What to do:
Locate the word "help" in the data below, then copy every line that holds it.

(Records excerpted from a collection)
···

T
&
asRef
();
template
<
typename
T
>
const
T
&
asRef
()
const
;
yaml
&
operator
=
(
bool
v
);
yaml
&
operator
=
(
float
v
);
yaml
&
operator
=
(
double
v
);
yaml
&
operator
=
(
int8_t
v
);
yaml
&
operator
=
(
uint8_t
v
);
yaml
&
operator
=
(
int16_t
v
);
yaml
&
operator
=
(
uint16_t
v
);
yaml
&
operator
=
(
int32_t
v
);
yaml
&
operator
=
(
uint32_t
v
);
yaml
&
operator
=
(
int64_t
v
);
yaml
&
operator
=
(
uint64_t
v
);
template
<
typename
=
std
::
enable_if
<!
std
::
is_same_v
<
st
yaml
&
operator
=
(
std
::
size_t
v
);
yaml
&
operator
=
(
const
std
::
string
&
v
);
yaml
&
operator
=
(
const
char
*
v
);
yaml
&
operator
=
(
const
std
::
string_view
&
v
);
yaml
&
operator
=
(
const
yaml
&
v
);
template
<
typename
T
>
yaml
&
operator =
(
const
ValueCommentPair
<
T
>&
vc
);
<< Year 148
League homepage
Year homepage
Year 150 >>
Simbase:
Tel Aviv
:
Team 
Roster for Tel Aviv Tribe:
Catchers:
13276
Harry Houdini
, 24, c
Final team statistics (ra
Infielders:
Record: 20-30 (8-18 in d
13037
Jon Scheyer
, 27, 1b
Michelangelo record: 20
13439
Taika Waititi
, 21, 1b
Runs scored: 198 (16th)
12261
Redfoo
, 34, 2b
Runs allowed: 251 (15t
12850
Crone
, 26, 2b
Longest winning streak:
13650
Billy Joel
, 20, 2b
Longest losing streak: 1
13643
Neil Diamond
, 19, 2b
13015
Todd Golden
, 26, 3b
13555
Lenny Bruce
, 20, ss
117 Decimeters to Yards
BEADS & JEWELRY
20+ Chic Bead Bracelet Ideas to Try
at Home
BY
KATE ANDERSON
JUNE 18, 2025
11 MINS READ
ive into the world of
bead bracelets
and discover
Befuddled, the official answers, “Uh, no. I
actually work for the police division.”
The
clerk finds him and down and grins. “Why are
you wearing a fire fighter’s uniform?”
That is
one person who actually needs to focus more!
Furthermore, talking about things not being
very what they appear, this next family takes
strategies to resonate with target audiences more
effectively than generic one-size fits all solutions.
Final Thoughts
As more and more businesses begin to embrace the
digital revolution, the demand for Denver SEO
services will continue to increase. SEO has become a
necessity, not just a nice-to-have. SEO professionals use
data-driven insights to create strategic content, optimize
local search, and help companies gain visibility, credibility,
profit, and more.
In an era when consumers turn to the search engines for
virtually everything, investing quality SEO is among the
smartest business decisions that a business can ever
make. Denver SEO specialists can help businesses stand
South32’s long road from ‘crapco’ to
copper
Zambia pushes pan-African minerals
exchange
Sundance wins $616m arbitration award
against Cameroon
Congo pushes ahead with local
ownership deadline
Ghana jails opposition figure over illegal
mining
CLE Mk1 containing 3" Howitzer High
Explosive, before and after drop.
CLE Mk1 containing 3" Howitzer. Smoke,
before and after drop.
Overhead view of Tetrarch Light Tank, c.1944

···

Answer space:
local search, and help companies gain visibility, credibility,
make. Denver SEO specialists can help businesses stand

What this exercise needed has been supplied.